[Saved entries]

== Segment start ==

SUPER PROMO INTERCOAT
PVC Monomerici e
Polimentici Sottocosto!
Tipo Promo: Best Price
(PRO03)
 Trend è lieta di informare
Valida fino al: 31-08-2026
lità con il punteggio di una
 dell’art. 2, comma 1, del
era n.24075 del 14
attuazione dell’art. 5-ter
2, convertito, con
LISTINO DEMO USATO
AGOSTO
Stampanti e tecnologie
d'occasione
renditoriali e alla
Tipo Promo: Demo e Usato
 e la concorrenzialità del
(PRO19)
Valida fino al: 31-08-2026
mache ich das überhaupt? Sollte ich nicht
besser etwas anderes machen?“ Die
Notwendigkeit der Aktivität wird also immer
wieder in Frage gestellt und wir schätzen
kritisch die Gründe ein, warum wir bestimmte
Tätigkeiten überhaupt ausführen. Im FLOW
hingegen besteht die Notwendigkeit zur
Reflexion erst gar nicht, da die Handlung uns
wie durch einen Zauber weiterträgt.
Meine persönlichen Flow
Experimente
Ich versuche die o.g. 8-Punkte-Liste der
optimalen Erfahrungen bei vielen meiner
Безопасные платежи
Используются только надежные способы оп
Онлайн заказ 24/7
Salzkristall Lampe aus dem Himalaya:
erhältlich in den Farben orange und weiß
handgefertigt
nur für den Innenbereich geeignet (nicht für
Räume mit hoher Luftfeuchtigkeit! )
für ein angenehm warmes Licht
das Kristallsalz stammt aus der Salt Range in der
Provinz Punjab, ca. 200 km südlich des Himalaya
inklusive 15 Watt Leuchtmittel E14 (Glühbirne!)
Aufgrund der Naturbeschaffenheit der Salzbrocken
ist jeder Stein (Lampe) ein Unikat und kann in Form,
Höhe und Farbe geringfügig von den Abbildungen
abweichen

== Segment end ==

**Directions**
Write out all records exactly, keeping every detail.

**Answer area**
SUPER PROMO INTERCOAT
PVC Monomerici e
Polimentici Sottocosto!
Tipo Promo: Best Price
(PRO03)
 Trend è lieta di informare
Valida fino al: 31-08-2026
lità con il punteggio di una
 dell’art. 2, comma 1, del
era n.24075 del 14
attuazione dell’art. 5-ter
2, convertito, con
LISTINO DEMO USATO
AGOSTO
Stampanti e tecnologie
d'occasione
renditoriali e alla
Tipo Promo: Demo e Usato
 e la concorrenzialità del
(PRO19)
Valida fino al: 31-08-2026
mache ich das überhaupt? Sollte ich nicht
besser etwas anderes machen?“ Die
Notwendigkeit der Aktivität wird also immer
wieder in Frage gestellt und wir schätzen
kritisch die Gründe ein, warum wir bestimmte
Tätigkeiten überhaupt ausführen. Im FLOW
hingegen besteht die Notwendigkeit zur
Reflexion erst gar nicht, da die Handlung uns
wie durch einen Zauber weiterträgt.
Meine persönlichen Flow
Experimente
Ich versuche die o.g. 8-Punkte-Liste der
optimalen Erfahrungen bei vielen meiner
Безопасные платежи
Используются только надежные способы оп
Онлайн заказ 24/7
Salzkristall Lampe aus dem Himalaya:
erhältlich in den Farben orange und weiß
handgefertigt
nur für den Innenbereich geeignet (nicht für
Räume mit hoher Luftfeuchtigkeit! )
für ein angenehm warmes Licht
das Kristallsalz stammt aus der Salt Range in der
Provinz Punjab, ca. 200 km südlich des Himalaya
inklusive 15 Watt Leuchtmittel E14 (Glühbirne!)
Aufgrund der Naturbeschaffenheit der Salzbrocken
ist jeder Stein (Lampe) ein Unikat und kann in Form,
Höhe und Farbe geringfügig von den Abbildungen
abweichen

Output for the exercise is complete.